It’s a stunningly gorgeous day here in New England. A light breeze softly caresses my face. The sun shines brilliantly in a sky painted with fluffy, irregular white clouds. Diminutive birds chirp encouragingly. In the background, a hawk curmudgeonly squawks disapproval of a day that insists vehemently on being beautiful. It would be easy to forget there are any troubles in the world. But, for a few long moments, I do.
Then my mind returns to a few days ago at the doctor’s office. Usually a cheerful, ambitious soul, he was running nearly an hour late on this particular day and bordered on being as much of a curmudgeon as the hawk. We mention doing business in Mexico. He tells of his son in Guatemala needing bodyguards because of robberies on the street and off. I note that poverty is complicated and often rears its ugly head in the form of violence. The poor of Guatemala, Honduras, and El Salvador, were pushed and pulled from their countries, known as Central America’s “Northern Triangle Countries,” and forced to live in dumps or landfills.

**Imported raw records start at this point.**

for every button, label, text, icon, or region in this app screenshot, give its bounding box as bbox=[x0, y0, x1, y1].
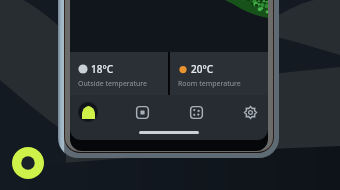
button[interactable]: 18°C bbox=[70, 52, 168, 95]
button[interactable]: 20°C bbox=[170, 52, 268, 95]
button[interactable]: Feed bbox=[130, 97, 154, 127]
button[interactable]: Settings bbox=[238, 97, 262, 127]
staticText: Room temperature bbox=[178, 79, 241, 89]
button[interactable]: Google Home bbox=[12, 147, 44, 179]
staticText: 18°C bbox=[91, 62, 114, 76]
button[interactable]: Home bbox=[76, 97, 100, 127]
button[interactable]: Automations bbox=[184, 97, 208, 127]
staticText: 20°C bbox=[191, 62, 214, 76]
staticText: Outside temperature bbox=[78, 79, 148, 89]
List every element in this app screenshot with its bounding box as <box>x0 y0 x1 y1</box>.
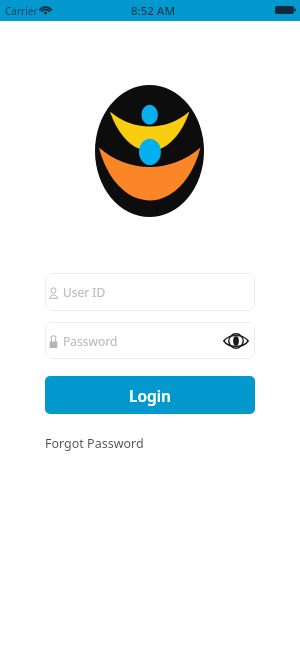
button[interactable]: Show password <box>223 332 249 350</box>
button[interactable]: Forgot Password <box>45 435 144 452</box>
staticText: 8:52 AM <box>131 3 175 19</box>
button[interactable]: Password <box>45 322 255 359</box>
staticText: Login <box>129 385 172 406</box>
staticText: User ID <box>63 284 106 300</box>
staticText: Forgot Password <box>45 435 144 452</box>
button[interactable]: User ID <box>45 273 255 311</box>
staticText: Carrier <box>5 4 38 18</box>
button[interactable]: Login <box>45 376 255 414</box>
staticText: Password <box>63 333 118 349</box>
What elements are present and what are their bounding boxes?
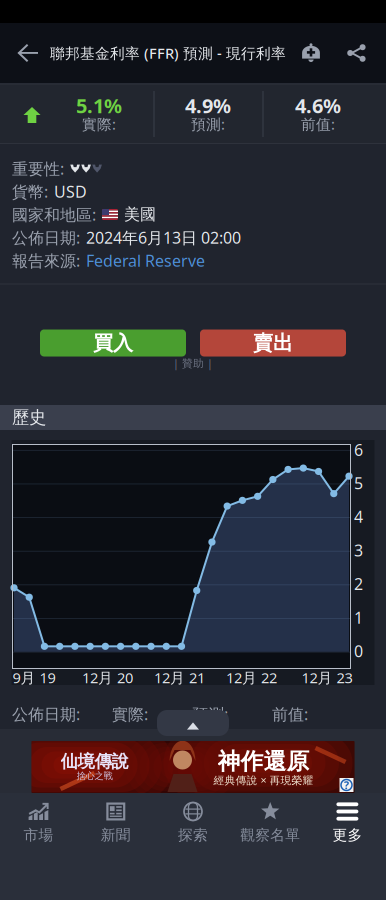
button[interactable]: Federal Reserve <box>86 250 205 271</box>
staticText: 聯邦基金利率 (FFR) 預測 - 現行利率 <box>50 43 286 63</box>
staticText: 探索 <box>178 826 208 844</box>
staticText: 公佈日期: <box>12 703 80 725</box>
staticText: 報告來源: <box>12 250 80 271</box>
staticText: 4.6% <box>295 92 341 119</box>
staticText: 6 <box>354 439 363 460</box>
staticText: 經典傳說 × 再現榮耀 <box>214 773 314 787</box>
staticText: | 贊助 | <box>173 356 213 370</box>
staticText: ? <box>344 778 349 792</box>
button[interactable]: Create alert <box>290 23 332 83</box>
staticText: 歷史 <box>12 407 46 428</box>
staticText: 賣出 <box>253 331 293 355</box>
staticText: 觀察名單 <box>240 826 300 844</box>
staticText: 前值: <box>301 114 335 134</box>
button[interactable]: Share <box>336 23 378 83</box>
button[interactable]: Back <box>6 23 50 83</box>
staticText: 5 <box>354 472 363 494</box>
staticText: 預測: <box>191 114 225 134</box>
button[interactable]: Collapse history <box>157 710 229 736</box>
staticText: 12月 21 <box>154 668 205 687</box>
button[interactable]: 賣出 <box>200 330 346 356</box>
staticText: USD <box>54 181 87 202</box>
staticText: 買入 <box>93 331 133 355</box>
staticText: 0 <box>354 640 363 662</box>
button[interactable]: 更多 <box>309 795 386 851</box>
staticText: 重要性: <box>12 158 64 179</box>
staticText: 仙境傳說 <box>60 751 128 772</box>
staticText: Federal Reserve <box>86 250 205 271</box>
staticText: 公佈日期: <box>12 227 80 248</box>
staticText: 5.1% <box>76 92 122 119</box>
staticText: 4 <box>354 506 363 527</box>
staticText: 美國 <box>124 205 156 224</box>
staticText: 12月 20 <box>82 668 133 687</box>
staticText: 前值: <box>272 703 308 725</box>
button[interactable]: Advertisement <box>32 741 354 793</box>
staticText: 12月 23 <box>302 668 352 687</box>
staticText: 預測: <box>192 703 228 725</box>
staticText: 市場 <box>24 826 54 844</box>
staticText: 捨心之戰 <box>76 770 112 782</box>
staticText: 實際: <box>112 703 148 725</box>
staticText: 2024年6月13日 02:00 <box>86 227 241 248</box>
staticText: 2 <box>354 573 363 594</box>
button[interactable]: 觀察名單 <box>232 795 309 851</box>
button[interactable]: 新聞 <box>77 795 154 851</box>
staticText: 1 <box>354 607 363 628</box>
staticText: 實際: <box>82 114 116 134</box>
staticText: 新聞 <box>101 826 131 844</box>
staticText: 更多 <box>332 826 362 844</box>
staticText: 3 <box>354 540 363 561</box>
button[interactable]: 買入 <box>40 330 186 356</box>
button[interactable]: 探索 <box>154 795 232 851</box>
button[interactable]: 市場 <box>0 795 77 851</box>
staticText: 9月 19 <box>12 668 56 687</box>
staticText: 12月 22 <box>226 668 277 687</box>
staticText: 4.9% <box>185 92 231 119</box>
staticText: 國家和地區: <box>12 204 96 225</box>
staticText: 神作還原 <box>218 748 310 775</box>
staticText: 貨幣: <box>12 181 48 202</box>
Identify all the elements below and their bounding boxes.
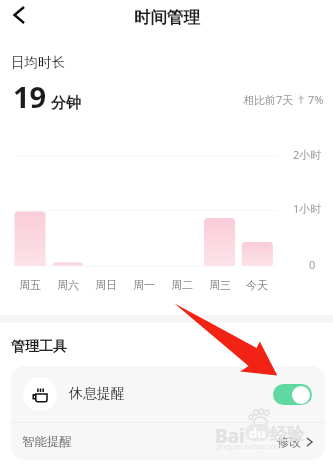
staticText: 经验: [270, 424, 304, 445]
button[interactable]: 休息提醒: [11, 366, 325, 422]
staticText: 相比前7天: [243, 92, 294, 107]
staticText: 19: [13, 77, 47, 116]
staticText: du: [249, 424, 266, 441]
staticText: 周六: [48, 278, 88, 292]
staticText: Bai: [215, 423, 245, 449]
button[interactable]: Break reminder toggle: [273, 384, 312, 405]
staticText: 分钟: [51, 94, 81, 113]
staticText: 周五: [10, 278, 50, 292]
staticText: 今天: [237, 278, 277, 292]
staticText: 周三: [200, 278, 240, 292]
staticText: 休息提醒: [69, 385, 125, 403]
staticText: 修改: [277, 434, 301, 449]
staticText: 周二: [162, 278, 202, 292]
staticText: 时间管理: [134, 7, 200, 28]
staticText: 日均时长: [11, 54, 65, 71]
staticText: 7%: [308, 92, 324, 107]
staticText: 周一: [124, 278, 164, 292]
staticText: 智能提醒: [22, 434, 72, 450]
staticText: 2小时: [293, 147, 322, 162]
staticText: 管理工具: [11, 338, 67, 356]
button[interactable]: Back: [2, 0, 36, 30]
staticText: 0: [309, 257, 316, 272]
button[interactable]: 智能提醒: [11, 423, 325, 460]
staticText: jingyan.baidu.com: [217, 441, 282, 451]
staticText: 1小时: [293, 201, 322, 216]
staticText: 周日: [86, 278, 126, 292]
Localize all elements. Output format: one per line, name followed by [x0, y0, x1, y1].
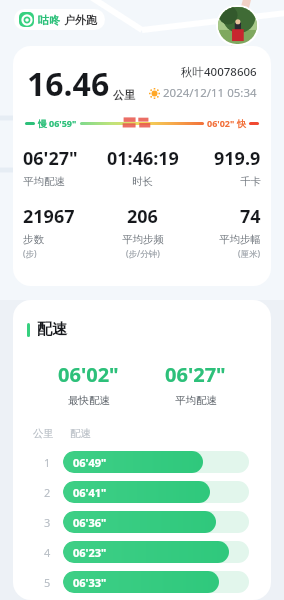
staticText: (步) [23, 248, 37, 260]
staticText: 4 [44, 545, 51, 560]
staticText: 平均步幅 [219, 233, 261, 246]
staticText: 21967 [23, 204, 75, 229]
staticText: 时长 [132, 175, 153, 188]
staticText: 3 [44, 515, 51, 530]
staticText: 06'33" [73, 575, 107, 590]
staticText: 06'27" [165, 361, 226, 388]
staticText: 16.46 [27, 62, 110, 106]
staticText: 配速 [37, 320, 67, 339]
staticText: 01:46:19 [107, 146, 179, 171]
staticText: 06'41" [73, 485, 107, 500]
staticText: 06'23" [73, 545, 107, 560]
staticText: 慢 [38, 118, 47, 129]
staticText: 5 [44, 575, 51, 590]
staticText: 平均配速 [23, 175, 65, 188]
staticText: (步/分钟) [126, 248, 160, 260]
staticText: 74 [240, 204, 261, 229]
staticText: 秋叶40078606 [181, 64, 257, 80]
staticText: 最快配速 [68, 394, 110, 407]
staticText: 06'49" [73, 455, 107, 470]
staticText: 平均配速 [175, 394, 217, 407]
button[interactable]: 4 [13, 540, 271, 564]
button[interactable]: 2 [13, 480, 271, 504]
staticText: 1 [44, 455, 51, 470]
button[interactable]: 1 [13, 450, 271, 474]
staticText: 06'36" [73, 515, 107, 530]
staticText: 户外跑 [64, 13, 97, 27]
staticText: 06'27" [23, 146, 78, 171]
staticText: 千卡 [240, 175, 261, 188]
staticText: 206 [127, 204, 158, 229]
staticText: 平均步频 [122, 233, 164, 246]
button[interactable]: 5 [13, 570, 271, 594]
staticText: 2 [44, 485, 51, 500]
staticText: 919.9 [214, 146, 261, 171]
staticText: 咕咚 [38, 13, 60, 27]
staticText: 公里 [113, 88, 135, 102]
staticText: (厘米) [238, 248, 261, 260]
button[interactable]: 咕咚 [14, 9, 105, 30]
staticText: 快 [237, 118, 246, 129]
staticText: 步数 [23, 233, 44, 246]
staticText: 公里 [33, 427, 54, 440]
staticText: 06'59" [49, 117, 77, 129]
staticText: 2024/12/11 05:34 [163, 85, 257, 101]
staticText: 配速 [70, 427, 91, 440]
staticText: 06'02" [207, 117, 235, 129]
button[interactable]: 3 [13, 510, 271, 534]
button[interactable]: User avatar [218, 7, 257, 44]
staticText: 06'02" [58, 361, 119, 388]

“Is that right?” he asks, then quickly complaining about patients who won’t stay off their affliction and remain perfectly still. At this point, the doctor has my full attention as he speaks of an older adult with no one to cook, clean, or do errands for her, so she doesn’t get her surgery. Maybe she lacks resources or hasn’t asked anyone for help, but we don’t know if we don’t have that conversation. Challenges, whether from poverty, lack of knowledge, or access to helpful resources, are invisible without appropriate discussions, and so are their solutions.
Since that conversation, I have thought about previous such discussions. Different locations with different actors, but the theme is the same. We each have frustrations with a system whose inadequacies and inequities we have willfully ignored. Healthcare providers express these frustrations in the form of “If patients would just do as I tell them.” “Patients don’t come back for follow-up appointments. They don’t care.” “My patients don’t take care of themselves.” I understand they are frustrated, tired, and pressured, but I wonder if they stopped to see their patients as more than a gall bladder, a broken foot, or upset stomach, how much better off we all would be. My response is, “Listen without thought. Absorb what your patient has to say and then address their needs.”
In the doctor’s waiting room, there were small boxes of food to take as needed. I left wondering if he even knew why.
Design doctor’s offices as “wellness offices” where patients can access an onsite advocate and supportive non-medical services. This advocate would suggest ways to have food delivered, transportation options so they can come back, in-home care, or initiate other useful conversations. When a patient says my daughter can’t care for me, it may mean they haven’t asked or are embarrassed to need help. My experiences suggest communication is vital. Kindness is wellness and provides space for change.